Нартахов тряхнул головой, возвращая себя из той уже давней огненно-чёрной ночи в сегодняшнюю жизнь, надвинул поглубже шапку и побежал в сторону зарева.
Но это только называется – побежал. Через минуту он стал хватать ртом ледяной воздух, а в груди начал расти тугой комок боли. Нартахов хотел было уже приостановиться, чтобы хоть как-то унять боль, и в этот момент из-за домов вынырнула машина, ослепила пронзительным светом фар, остановилась рядом.
– Семён Максимович! – крикнули из машины, и чья-то сильная рука потянула его в тёплое нутро «уазика». Зацепившись о ступеньку, Нартахов потерял равновесие и, ухватившись за спинку ближнего сиденья, сел на чьи-то колени.

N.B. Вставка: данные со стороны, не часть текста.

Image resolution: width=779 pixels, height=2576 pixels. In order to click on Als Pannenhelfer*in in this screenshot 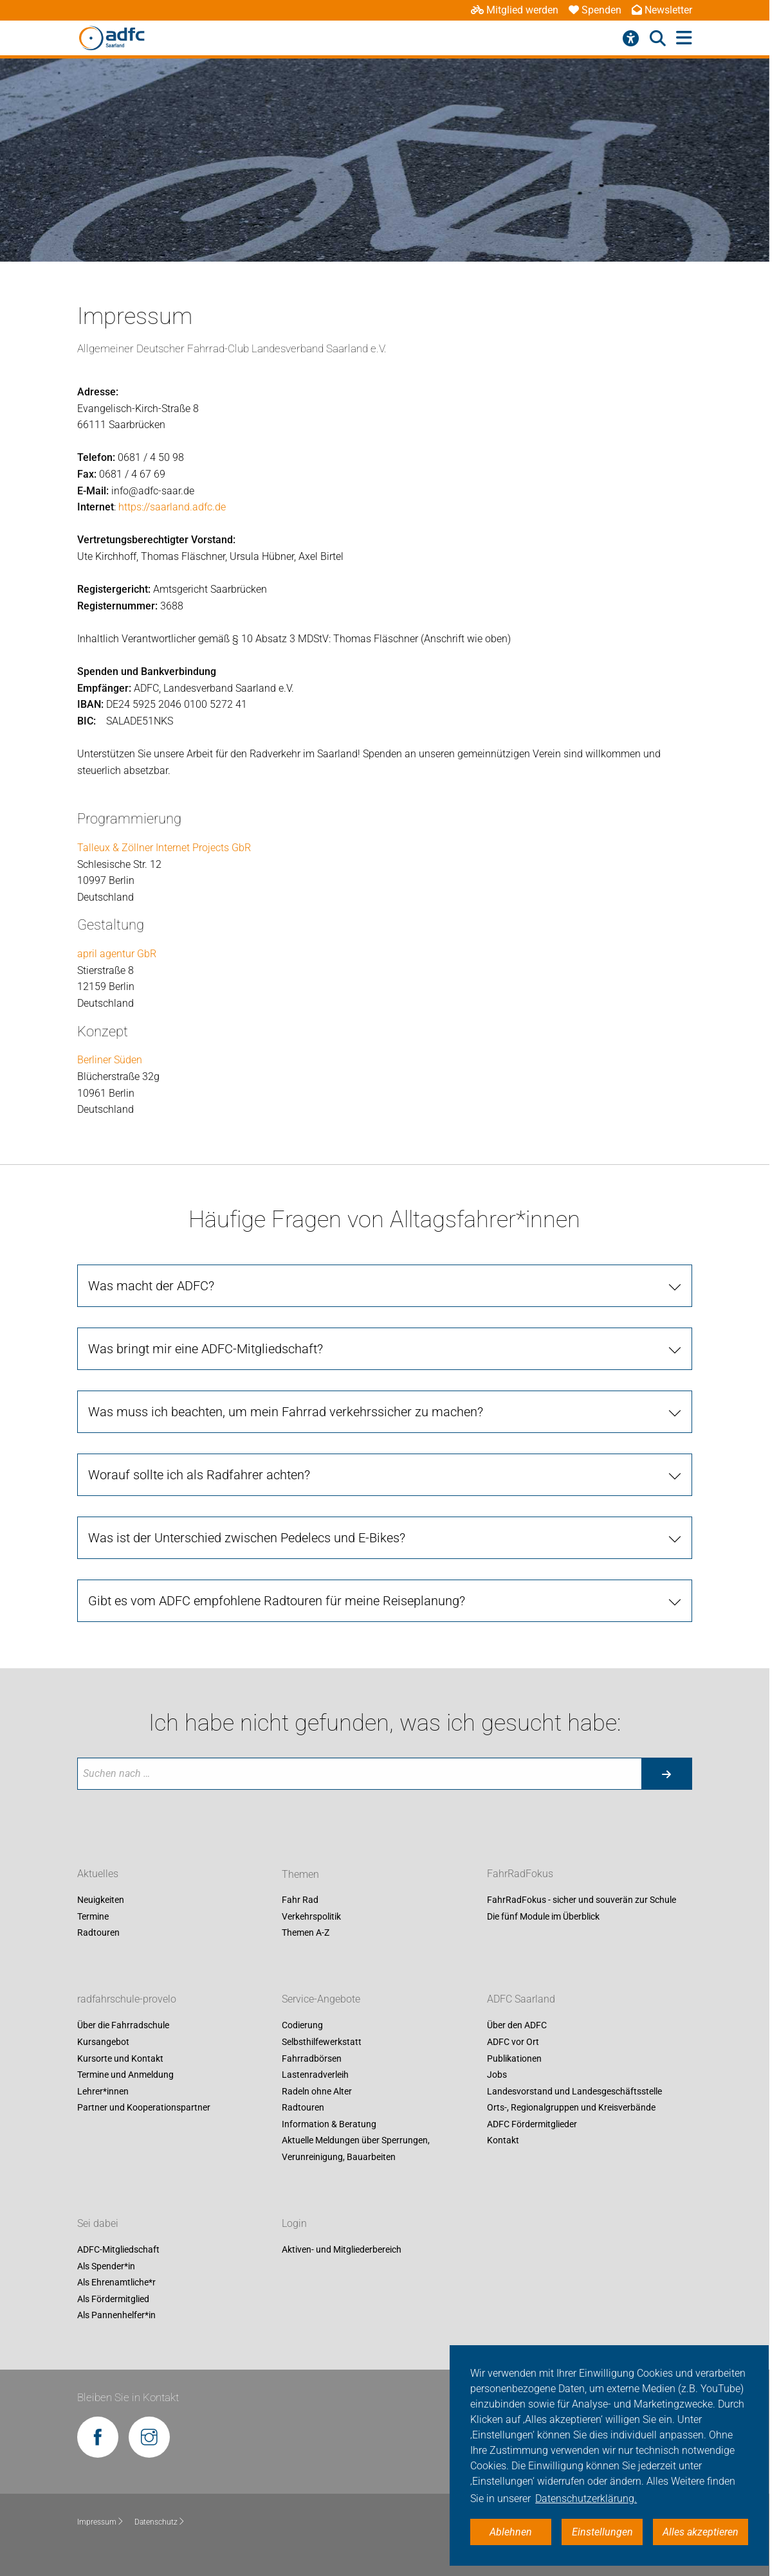, I will do `click(116, 2315)`.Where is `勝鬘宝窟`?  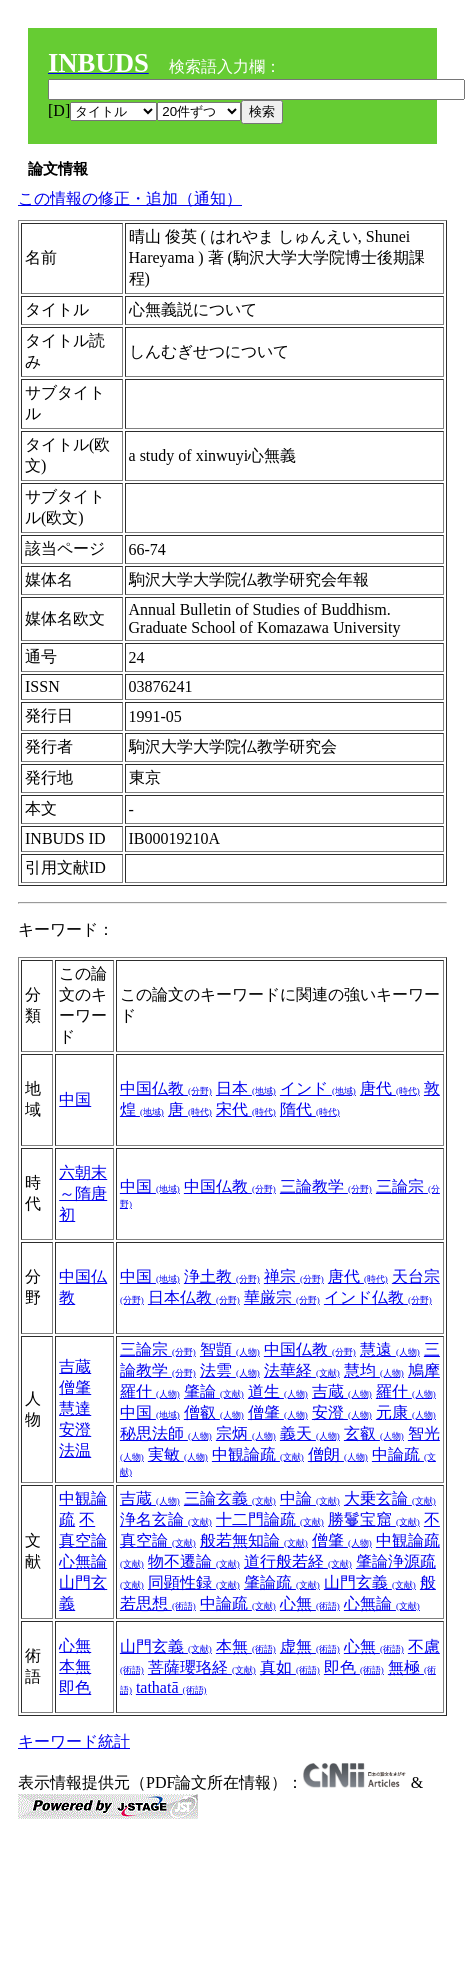
勝鬘宝窟 is located at coordinates (374, 1519).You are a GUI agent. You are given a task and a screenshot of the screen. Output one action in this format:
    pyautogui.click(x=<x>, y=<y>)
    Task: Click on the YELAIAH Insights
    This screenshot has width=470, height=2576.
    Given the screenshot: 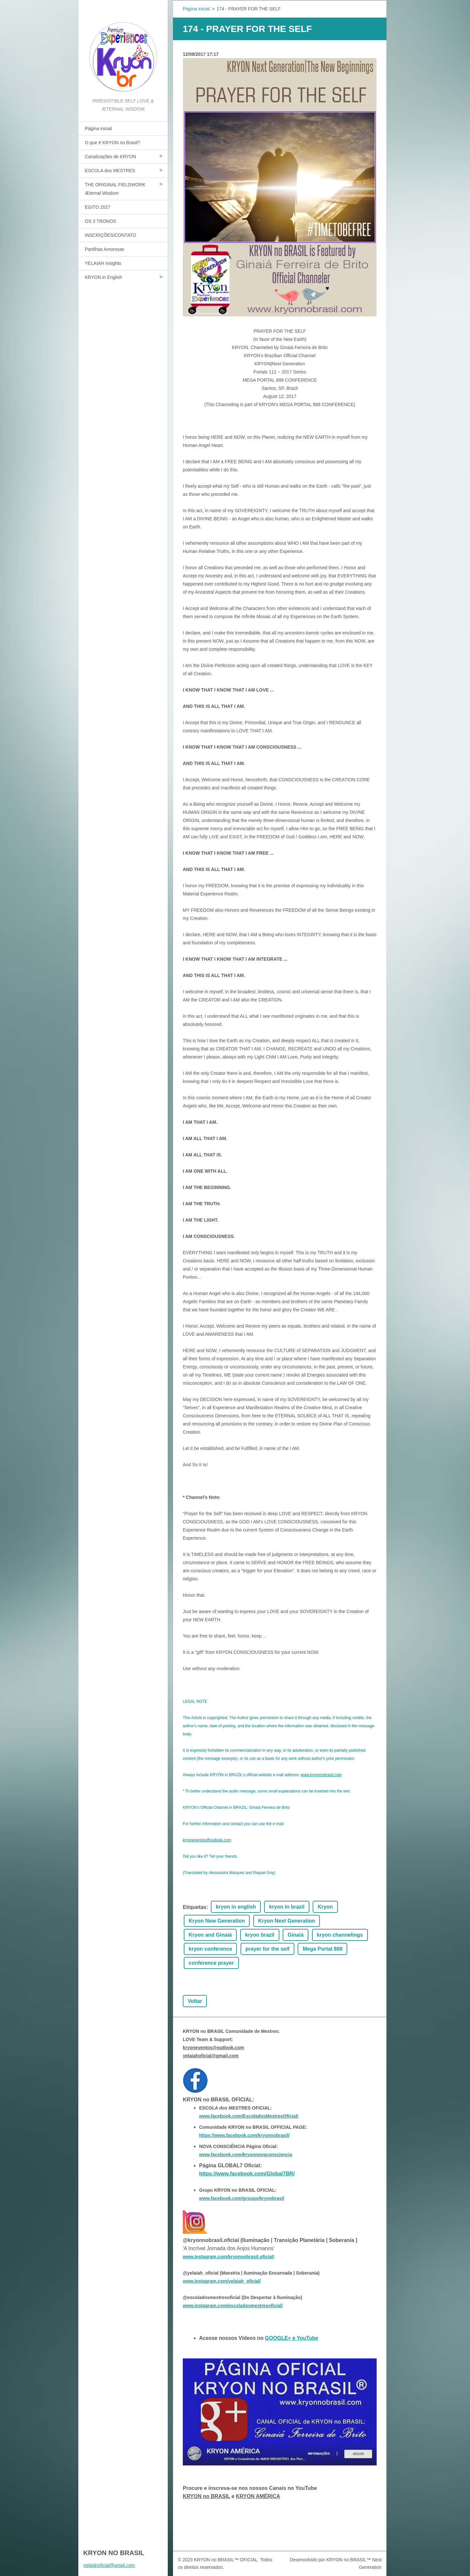 What is the action you would take?
    pyautogui.click(x=103, y=263)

В салоне было темно, но по чуть приметным силуэтам голов и плеч, по близкому дыханию невидимых людей Нартахов понял, что «уазик» забит почти до отказа.
Боль в груди постепенно отпустила, Нартахов пригляделся и понял, что это машина директора прииска Гудилина, и уже стал различать пятна лиц, как «уазик» скрипнул тормозами и остановился неподалёку от огнища. Мешая друг другу в узких дверях, люди торопливо выбрались из машины. Едва ступив на землю, Нартахов почувствовал сухой жар набравшего силу огня. Гудящее пламя облепило бревенчатый корпус приисковой электростанции, рвалось в чёрное небо. И казалось, что сильные и гибкие руки огня вот-вот оторвут обречённую электростанцию от земли и унесут её с собой в чёрную пустоту. И мешала только малость – не объятые огнём части стен ещё были тяжёлыми и цепко держались за землю.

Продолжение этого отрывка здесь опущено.